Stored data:

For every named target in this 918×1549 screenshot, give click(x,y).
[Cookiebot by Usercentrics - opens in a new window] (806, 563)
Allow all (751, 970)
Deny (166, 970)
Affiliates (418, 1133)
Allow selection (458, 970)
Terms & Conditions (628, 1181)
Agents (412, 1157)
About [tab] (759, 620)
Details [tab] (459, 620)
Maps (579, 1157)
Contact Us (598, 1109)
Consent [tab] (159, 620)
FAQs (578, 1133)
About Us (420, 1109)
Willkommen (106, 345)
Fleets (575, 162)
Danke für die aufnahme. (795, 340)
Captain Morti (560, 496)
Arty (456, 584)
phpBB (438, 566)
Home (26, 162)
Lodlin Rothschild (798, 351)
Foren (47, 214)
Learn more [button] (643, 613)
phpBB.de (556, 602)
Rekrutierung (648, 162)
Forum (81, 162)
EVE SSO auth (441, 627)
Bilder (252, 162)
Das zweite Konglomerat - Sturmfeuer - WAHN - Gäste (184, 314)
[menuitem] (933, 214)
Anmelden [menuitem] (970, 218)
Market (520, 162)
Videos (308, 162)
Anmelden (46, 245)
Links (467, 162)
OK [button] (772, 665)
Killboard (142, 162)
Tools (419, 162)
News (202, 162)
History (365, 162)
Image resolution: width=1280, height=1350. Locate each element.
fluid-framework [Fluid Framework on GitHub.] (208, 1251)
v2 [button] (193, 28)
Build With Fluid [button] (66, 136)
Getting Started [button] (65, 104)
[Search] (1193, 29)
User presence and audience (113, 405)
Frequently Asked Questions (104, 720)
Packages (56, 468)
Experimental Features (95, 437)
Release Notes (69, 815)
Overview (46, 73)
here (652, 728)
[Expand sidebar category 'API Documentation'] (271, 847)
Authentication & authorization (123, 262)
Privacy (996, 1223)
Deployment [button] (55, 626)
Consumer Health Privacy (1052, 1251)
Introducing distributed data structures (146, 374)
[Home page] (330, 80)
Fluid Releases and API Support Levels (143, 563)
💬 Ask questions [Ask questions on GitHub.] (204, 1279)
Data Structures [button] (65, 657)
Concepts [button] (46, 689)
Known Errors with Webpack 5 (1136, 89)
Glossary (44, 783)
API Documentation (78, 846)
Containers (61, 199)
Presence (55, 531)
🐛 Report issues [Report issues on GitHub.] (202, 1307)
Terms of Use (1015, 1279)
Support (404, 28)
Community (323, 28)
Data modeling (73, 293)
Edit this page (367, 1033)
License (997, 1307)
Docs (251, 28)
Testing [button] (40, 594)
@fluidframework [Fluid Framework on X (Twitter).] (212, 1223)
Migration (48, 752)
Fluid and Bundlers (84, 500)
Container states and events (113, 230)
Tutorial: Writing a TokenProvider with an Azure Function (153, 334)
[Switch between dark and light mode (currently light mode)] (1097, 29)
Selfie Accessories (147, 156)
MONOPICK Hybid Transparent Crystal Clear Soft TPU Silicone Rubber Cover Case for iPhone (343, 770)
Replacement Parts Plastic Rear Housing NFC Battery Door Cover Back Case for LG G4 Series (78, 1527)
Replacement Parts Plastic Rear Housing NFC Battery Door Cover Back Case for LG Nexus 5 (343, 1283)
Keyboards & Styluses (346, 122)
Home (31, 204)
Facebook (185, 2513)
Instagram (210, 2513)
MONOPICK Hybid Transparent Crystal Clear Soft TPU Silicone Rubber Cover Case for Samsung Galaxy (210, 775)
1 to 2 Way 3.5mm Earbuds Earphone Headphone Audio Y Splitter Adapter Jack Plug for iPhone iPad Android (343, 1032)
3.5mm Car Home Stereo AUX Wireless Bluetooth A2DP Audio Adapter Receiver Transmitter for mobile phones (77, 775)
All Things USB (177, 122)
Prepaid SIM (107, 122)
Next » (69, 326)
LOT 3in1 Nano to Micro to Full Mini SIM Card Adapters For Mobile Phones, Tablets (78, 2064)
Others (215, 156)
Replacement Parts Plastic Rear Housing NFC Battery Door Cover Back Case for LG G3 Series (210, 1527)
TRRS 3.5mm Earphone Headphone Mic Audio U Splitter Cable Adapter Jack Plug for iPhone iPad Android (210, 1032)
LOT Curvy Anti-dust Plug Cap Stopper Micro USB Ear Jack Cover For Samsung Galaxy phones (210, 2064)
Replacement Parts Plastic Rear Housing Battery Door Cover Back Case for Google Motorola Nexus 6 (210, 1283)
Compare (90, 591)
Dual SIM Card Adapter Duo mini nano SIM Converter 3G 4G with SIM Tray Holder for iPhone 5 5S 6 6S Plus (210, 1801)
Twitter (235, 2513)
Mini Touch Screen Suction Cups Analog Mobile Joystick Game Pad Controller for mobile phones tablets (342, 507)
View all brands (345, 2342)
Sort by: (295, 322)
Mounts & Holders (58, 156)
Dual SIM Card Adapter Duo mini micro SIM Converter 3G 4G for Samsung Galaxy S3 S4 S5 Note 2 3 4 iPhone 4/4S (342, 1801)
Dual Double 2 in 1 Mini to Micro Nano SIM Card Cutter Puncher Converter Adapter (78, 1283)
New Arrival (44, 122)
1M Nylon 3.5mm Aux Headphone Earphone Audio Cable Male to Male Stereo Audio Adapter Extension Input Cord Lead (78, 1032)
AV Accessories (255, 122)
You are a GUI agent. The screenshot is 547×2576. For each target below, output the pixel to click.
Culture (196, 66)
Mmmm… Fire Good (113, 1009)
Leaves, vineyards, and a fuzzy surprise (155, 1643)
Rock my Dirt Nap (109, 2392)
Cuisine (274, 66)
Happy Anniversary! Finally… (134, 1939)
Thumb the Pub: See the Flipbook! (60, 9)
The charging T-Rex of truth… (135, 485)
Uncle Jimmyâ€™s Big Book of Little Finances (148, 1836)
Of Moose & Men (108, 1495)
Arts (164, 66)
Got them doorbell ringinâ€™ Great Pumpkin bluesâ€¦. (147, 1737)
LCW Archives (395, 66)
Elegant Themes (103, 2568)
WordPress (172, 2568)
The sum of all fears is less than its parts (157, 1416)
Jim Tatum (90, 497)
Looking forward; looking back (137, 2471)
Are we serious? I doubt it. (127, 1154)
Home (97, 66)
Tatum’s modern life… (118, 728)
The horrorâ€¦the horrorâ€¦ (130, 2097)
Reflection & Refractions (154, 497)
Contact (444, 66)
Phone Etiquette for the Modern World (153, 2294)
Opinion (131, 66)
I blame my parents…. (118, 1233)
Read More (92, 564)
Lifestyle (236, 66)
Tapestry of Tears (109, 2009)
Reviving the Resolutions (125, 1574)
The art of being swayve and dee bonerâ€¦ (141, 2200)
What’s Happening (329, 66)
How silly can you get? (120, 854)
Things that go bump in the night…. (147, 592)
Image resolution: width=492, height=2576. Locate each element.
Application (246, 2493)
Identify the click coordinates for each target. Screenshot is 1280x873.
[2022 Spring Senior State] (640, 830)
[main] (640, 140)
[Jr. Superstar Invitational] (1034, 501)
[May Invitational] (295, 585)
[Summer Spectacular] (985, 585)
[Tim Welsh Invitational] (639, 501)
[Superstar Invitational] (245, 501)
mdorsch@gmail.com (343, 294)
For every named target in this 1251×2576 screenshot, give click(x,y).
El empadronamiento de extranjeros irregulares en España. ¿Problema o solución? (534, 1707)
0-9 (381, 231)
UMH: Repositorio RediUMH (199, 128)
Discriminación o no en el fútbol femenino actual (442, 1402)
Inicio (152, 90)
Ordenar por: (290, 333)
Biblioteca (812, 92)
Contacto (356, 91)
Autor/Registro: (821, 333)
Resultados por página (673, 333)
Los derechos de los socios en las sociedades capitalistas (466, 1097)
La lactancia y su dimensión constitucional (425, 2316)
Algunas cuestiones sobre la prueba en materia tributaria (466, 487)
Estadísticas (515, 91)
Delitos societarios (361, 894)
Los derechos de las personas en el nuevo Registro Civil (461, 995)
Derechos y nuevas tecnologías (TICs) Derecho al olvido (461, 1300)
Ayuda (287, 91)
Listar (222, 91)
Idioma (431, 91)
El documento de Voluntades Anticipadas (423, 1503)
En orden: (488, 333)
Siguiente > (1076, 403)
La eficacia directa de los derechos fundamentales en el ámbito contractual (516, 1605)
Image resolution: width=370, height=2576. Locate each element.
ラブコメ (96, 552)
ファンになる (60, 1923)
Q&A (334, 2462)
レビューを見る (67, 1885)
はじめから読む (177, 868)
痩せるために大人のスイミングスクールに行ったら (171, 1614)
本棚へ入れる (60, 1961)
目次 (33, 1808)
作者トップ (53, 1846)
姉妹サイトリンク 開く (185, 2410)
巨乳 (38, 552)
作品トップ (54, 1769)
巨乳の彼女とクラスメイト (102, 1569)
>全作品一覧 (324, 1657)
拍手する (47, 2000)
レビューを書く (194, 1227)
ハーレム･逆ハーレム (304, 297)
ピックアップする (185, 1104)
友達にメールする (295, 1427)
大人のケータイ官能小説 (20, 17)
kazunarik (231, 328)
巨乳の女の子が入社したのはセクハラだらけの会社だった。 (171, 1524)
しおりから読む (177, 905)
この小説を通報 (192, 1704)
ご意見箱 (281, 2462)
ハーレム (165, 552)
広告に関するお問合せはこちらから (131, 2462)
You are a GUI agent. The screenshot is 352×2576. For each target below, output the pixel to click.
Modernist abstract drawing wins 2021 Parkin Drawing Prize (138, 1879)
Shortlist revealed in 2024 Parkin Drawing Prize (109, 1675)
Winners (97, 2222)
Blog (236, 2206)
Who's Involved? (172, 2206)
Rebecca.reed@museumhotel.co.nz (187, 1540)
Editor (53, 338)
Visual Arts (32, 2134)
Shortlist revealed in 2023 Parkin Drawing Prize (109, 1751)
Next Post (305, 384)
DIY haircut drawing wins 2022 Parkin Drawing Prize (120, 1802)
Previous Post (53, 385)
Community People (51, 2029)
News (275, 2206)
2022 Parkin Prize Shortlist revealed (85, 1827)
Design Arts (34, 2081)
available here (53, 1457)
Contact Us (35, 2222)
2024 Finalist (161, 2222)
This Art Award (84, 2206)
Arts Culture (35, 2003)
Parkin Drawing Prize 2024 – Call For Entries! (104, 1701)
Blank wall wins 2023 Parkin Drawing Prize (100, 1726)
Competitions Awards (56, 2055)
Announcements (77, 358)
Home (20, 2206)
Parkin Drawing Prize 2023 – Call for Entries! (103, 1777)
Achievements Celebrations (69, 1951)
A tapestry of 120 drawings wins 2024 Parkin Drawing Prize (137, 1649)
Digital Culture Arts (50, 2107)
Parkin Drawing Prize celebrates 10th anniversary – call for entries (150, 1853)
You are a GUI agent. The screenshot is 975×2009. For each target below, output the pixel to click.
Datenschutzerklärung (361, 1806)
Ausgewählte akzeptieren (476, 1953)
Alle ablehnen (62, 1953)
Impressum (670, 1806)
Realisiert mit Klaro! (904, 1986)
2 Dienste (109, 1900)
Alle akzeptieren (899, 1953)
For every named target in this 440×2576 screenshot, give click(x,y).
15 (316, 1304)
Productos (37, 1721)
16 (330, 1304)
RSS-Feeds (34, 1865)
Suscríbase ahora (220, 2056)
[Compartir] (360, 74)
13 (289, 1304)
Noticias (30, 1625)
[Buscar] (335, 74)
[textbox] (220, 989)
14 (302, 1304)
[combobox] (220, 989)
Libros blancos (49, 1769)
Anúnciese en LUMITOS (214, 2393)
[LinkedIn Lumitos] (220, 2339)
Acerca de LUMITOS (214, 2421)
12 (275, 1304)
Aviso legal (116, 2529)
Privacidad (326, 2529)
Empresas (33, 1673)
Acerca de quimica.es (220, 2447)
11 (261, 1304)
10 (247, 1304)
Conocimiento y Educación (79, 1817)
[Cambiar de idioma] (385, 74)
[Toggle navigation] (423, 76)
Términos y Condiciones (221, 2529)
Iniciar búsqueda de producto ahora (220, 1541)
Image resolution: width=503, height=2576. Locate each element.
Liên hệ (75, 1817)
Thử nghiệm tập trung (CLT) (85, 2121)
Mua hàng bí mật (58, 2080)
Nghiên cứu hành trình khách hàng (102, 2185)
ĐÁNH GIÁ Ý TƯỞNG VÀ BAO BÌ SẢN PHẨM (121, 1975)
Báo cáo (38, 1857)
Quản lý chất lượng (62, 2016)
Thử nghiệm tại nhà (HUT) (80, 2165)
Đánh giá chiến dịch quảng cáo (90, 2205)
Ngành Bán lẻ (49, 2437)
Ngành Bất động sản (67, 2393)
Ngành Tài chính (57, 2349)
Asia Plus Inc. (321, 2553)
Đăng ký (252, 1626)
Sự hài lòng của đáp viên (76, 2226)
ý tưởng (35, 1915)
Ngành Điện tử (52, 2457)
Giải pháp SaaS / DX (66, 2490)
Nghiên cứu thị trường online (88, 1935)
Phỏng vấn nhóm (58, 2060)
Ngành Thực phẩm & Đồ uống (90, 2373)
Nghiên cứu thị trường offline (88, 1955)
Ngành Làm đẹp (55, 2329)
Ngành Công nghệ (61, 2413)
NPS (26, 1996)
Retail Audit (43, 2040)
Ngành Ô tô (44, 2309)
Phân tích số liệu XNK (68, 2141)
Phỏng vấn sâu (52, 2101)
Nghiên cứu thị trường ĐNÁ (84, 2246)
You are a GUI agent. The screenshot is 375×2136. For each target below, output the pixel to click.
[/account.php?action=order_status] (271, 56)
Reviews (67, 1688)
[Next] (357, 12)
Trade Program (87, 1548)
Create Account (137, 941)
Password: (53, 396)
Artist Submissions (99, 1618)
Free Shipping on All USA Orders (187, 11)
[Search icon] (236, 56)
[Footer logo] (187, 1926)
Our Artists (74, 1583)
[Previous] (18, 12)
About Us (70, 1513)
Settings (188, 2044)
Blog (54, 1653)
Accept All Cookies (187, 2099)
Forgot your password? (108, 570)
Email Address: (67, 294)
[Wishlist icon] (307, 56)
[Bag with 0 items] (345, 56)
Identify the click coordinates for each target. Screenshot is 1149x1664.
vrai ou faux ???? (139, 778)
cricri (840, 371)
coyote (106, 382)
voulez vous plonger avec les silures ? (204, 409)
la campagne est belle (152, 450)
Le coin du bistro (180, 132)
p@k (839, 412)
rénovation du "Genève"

PROBLEM TO SOLVE: Copy out the entries exactly. Begin at the first line and end with the line that has "Market (520, 162)".

RESPONSE BELOW:
For every named target in this 918×1549 screenshot, give click(x,y).
[Cookiebot by Usercentrics - opens in a new window] (806, 563)
Allow all (751, 970)
Deny (166, 970)
Affiliates (418, 1133)
Allow selection (458, 970)
Terms & Conditions (628, 1181)
Agents (412, 1157)
About [tab] (759, 620)
Details [tab] (459, 620)
Maps (579, 1157)
Contact Us (598, 1109)
Consent [tab] (159, 620)
FAQs (578, 1133)
About Us (420, 1109)
Willkommen (106, 345)
Fleets (575, 162)
Danke für die aufnahme. (795, 340)
Captain Morti (560, 496)
Arty (456, 584)
phpBB (438, 566)
Home (26, 162)
Lodlin Rothschild (798, 351)
Foren (47, 214)
Learn more [button] (643, 613)
phpBB.de (556, 602)
Rekrutierung (648, 162)
Forum (81, 162)
EVE SSO auth (441, 627)
Bilder (252, 162)
Das zweite Konglomerat - Sturmfeuer - WAHN - Gäste (184, 314)
[menuitem] (933, 214)
Anmelden [menuitem] (970, 218)
Market (520, 162)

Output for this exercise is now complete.